We’re-tigers - Ho Tzu Neyn

Speech is spell, and words once ejected into the air, warp the very weave of worlds. This is why, as Robert Wessing tells us, the Javanese do not, after sun down, utter the word macan (tiger) for fear of invoking its presence. Instead, they refer to him as guda, from the Sanskrit word gudha, which means hidden, or secret.

The dispersal of tigers across the Malay world was completed more than a million years ago, long before the coming of Homo sapiens. Tigers have always been here, at the origin of our histories.

What one cannot know, or does not wish to know, one passes in silence. This is why certain tribal groups in Malaya refer to the tiger only by stretching out their right hands in the shape of a claw. The Gayo of Sumatra call him mpu uton (grandfather of the forest) or mpu tempat (grandfather of the place), while the Acehnese refer to him as datok (grandfather or ancestor), or gop (other person, someone; used also for people from another village or place). Yet these aliases tell us something of the tiger’s secret: it is a creature of the forest, it is a being of nature and it is other to man – yet not completely and radically so. For it is also kin, bound by blood to man in the distant horizon of an ancestral time. To speak of this zoophilia is not to think of the tiger, but with the tiger, as a medium in which thought can be propelled into a realm anterior to the formation of the human mind.
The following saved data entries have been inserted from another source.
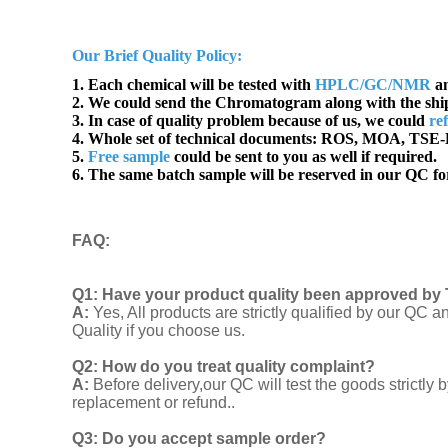
Our Brief Quality Policy:
1. Each chemical will be tested with
HPLC/GC/NMR
an
2. We could send the Chromatogram along with the sh
3. In case of quality problem because of us, we could
re
4. Whole set of technical documents:
ROS, MOA, TSE-B
5.
Free sample
could be sent to you as well if required.
6. The same batch sample will be reserved in our QC for
FAQ
:
Q1:
Have your product quality been approved by 
A:
Yes, All products are strictly qualified by our Q
Quality if you choose us.
Q2:
How do you treat quality complaint?
A:
Before delivery,our QC will test the goods strict
replacement or refund..
Q3: Do you accept sample order?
When the early human settlers arrived in the region, they favored as their habitat the transitory zones between the forest and the waters, an ecotone already occupied by other large, ground-dwelling mammals like the deer, the boar, and the tiger that preyed on them. Man had not yet the capacity to dominate this savanna-like landscape, for which the tiger was so perfectly adapted to. With its feet perfectly designed for stealth, and its eyes attuned to darkness, the tiger, with its striped coat of yellow and black, melted into the golden brown fields of tall Lallang grasses, silently stalking its prey from behind, awaiting the perfect moment in which it would bound up at the throat. To live in such a terrain, man had to be plugged into an animalism, characterized by a heightening of the senses and an intense connectivity to the tiger which is to be consummated in form of interspecies interchangeability. This is why in the Malay world, the tiger was believed to live in villages, where the houses have walls of human skin, and the roofs are thatched with human hair. And in the midst of crossing lakes and rivers, the tiger can dissolve into the shape of man.

The first written record of the Malayan ‘weretiger’ comes from an early-fifteenth-century Chinese source, The Triumphant Visions of the Shores of the Ocean, by Ma Huan, who served as an interpreter to Admiral Zheng He, the great navigator-eunuch of Ming dynasty China. Of his visit to Malacca, he wrote, “In the town there are tigers which can assume human form; they enter the markets, and walk about, mixing with populace. If anyone recognized one of these creatures, he would seize it and kill it.” There were ways by which one could discern a weretiger. In his human form, he is believed to lack the philtrum (the cleft on the upper lip). He is usually a being without a fixed abode – a vagrant, a beggar, or a shaman who traverses the liminal space between nature and civilization.

The British colonial rule of Malaya brought about an unprecedented disruption that was at once ecological and cosmological.  Tigers were massacred, and weretigers exiled to the realm of folklore.  But like a Leibnizian divine machine, the tiger keeps returning to haunt the region in reconfigured forms. In 1942, the Japanese 25th Army led by Japanese General Tomoyuki Yamashita – known also as the “Tiger of Malaya”, exacted revenge upon the British forces in Malaya.  Moving swiftly through the forest – savage, amphibious and full of guile in a battle – the Japanese forces seem to embody the very qualities that had made the tiger such a feared adversary of the early British settlers.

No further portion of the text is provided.